Personal information
- Full name: Petar Planić
- Date of birth: 16 March 1989 (age 37)
- Place of birth: Kraljevo, SR Serbia, SFR Yugoslavia
- Height: 1.87 m (6 ft 2 in)
- Position: Centre-back

Team information
- Current team: Serbian White Eagles
- Number: 6

Senior career*
- Years: Team / Apps / (Gls)
- 2005–2009: Metalac Kraljevo / 63 / (0)
- 2009–2012: OFK Beograd / 42 / (1)
- 2012–2013: BSK Borča / 23 / (0)
- 2013–2016: Sloga Petrovac / 74 / (5)
- 2016: Radnik Surdulica / 1 / (0)
- 2016–2017: Nejmeh / 18 / (0)
- 2017: Speranța Nisporeni / 7 / (2)
- 2018: PSIS Semarang / 29 / (0)
- 2019: OFK Sloga / 10 / (0)
- 2019: Chittagong Abahani / 0 / (0)
- 2020–2021: Maziya / 0 / (0)
- 2021–2022: Þór Akureyri / 17 / (0)
- 2022–: Serbian White Eagles / 1 / (0)

= Petar Planić =

Serbian footballer (born 1989)

Petar Planić (Петар Планић; born 16 March 1989) is a Serbian professional footballer who plays as a centre-back for Canadian Soccer League club Serbian White Eagles.

==Club career ==

=== Serbian SuperLiga ===
He started with the local club Metalac Kraljevo. In 2009, he arrived at OFK Beograd, where he stayed for three seasons, usually playing as a right-back. In his second season with Beograd, he played in the 2010–11 UEFA Europa League in both matches against Torpedo-BelAZ Zhodino.

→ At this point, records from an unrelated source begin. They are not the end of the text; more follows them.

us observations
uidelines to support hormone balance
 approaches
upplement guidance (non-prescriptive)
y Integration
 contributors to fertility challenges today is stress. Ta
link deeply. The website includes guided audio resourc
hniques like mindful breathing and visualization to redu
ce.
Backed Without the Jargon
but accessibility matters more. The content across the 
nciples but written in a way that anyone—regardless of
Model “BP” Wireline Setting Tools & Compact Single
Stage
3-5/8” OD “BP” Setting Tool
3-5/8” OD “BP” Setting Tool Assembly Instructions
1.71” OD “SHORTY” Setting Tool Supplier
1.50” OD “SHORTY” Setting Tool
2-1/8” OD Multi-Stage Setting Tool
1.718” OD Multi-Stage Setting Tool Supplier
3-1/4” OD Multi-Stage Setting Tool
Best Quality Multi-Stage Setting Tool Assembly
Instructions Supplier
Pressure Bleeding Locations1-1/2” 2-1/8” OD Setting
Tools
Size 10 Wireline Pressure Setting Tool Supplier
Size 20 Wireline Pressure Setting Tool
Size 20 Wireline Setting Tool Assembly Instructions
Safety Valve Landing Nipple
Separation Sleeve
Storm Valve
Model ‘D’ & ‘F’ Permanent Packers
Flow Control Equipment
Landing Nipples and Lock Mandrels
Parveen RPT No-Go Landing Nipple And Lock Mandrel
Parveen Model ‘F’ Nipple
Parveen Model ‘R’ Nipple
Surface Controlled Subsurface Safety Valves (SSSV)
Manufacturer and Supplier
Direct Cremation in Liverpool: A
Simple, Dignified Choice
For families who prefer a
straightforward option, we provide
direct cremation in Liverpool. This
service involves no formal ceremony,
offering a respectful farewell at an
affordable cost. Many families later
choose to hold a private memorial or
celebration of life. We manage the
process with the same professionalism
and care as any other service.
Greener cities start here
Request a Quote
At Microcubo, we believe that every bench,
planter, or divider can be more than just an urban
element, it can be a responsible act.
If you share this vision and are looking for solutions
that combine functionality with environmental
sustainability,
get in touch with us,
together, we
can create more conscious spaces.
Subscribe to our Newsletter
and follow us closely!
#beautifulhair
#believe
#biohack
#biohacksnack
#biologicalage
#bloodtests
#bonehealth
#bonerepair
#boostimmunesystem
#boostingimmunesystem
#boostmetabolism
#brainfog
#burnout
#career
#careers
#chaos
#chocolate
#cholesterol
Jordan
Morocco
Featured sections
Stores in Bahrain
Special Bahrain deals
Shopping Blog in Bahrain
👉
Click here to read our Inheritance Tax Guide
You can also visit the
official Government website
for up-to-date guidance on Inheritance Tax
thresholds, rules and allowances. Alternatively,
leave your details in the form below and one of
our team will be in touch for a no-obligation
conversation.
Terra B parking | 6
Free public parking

Then he moved to BSK Borča and played as a right-back and centre-back too. After the relegation of the club from the Serbian SuperLiga, he left the club and joined Sloga Petrovac. After three seasons in the second tier, he returned to the top tier to sign with Radnik Surdulica.

=== Lebanon ===
In 2017, he played abroad in the Middle East in the Lebanese Premier League club Nejmeh. Throughout his tenure in Lebanon, he played in the 2017 AFC Cup.

=== Moldova ===
Following his brief stint in Asia, he returned to Europe to play in the Moldovan National Division with Speranța Nisporeni. For the Moldovan side, he would appear in 7 matches and record 2 goals. He departed from Speranta during the winter of 2018.

=== Return to Asia ===
In 2018, he joined Liga 1 Indonesia club PSIS Semarang. After a series of frequent injuries, the club decided not to renew his contract for another season. He would return to Asia in 2019 to play with Chattogram Abahani in Bangladesh.

His third and final spell in Asia was in the Dhivehi Premier League with Maziya in 2020. He helped Maziya qualify for the 2020 AFC Cup after securing the league title.

=== Return to Europe ===
Following his short stint in Southeast Asia, he returned to the Balkan region in 2019 to play with OFK Sloga Gornje Crnjelovo in the second tier of Bosnia.

On 18 March 2021, he signed up for the Icelandic 1st division club Þór Akureyri. In his debut season in Iceland, he appeared in 17 matches. After a season with Akureyri, he departed from the club.

=== Canada ===
In the summer of 2022, he played abroad in the Canadian Soccer League with the Serbian White Eagles. He helped the Serbs in securing the regular-season title, including a playoff berth. Planić played in the second round of the postseason against the Continentals, where the White Eagles were eliminated. He re-signed with the Serbs for the 2023 season, where he participated in the Royal CSL Cup final, in which the Toronto Falcons defeated the White Eagles in a penalty shootout. The Serbs would finish the 2023 campaign as runners-up to Scarborough SC in the regular season.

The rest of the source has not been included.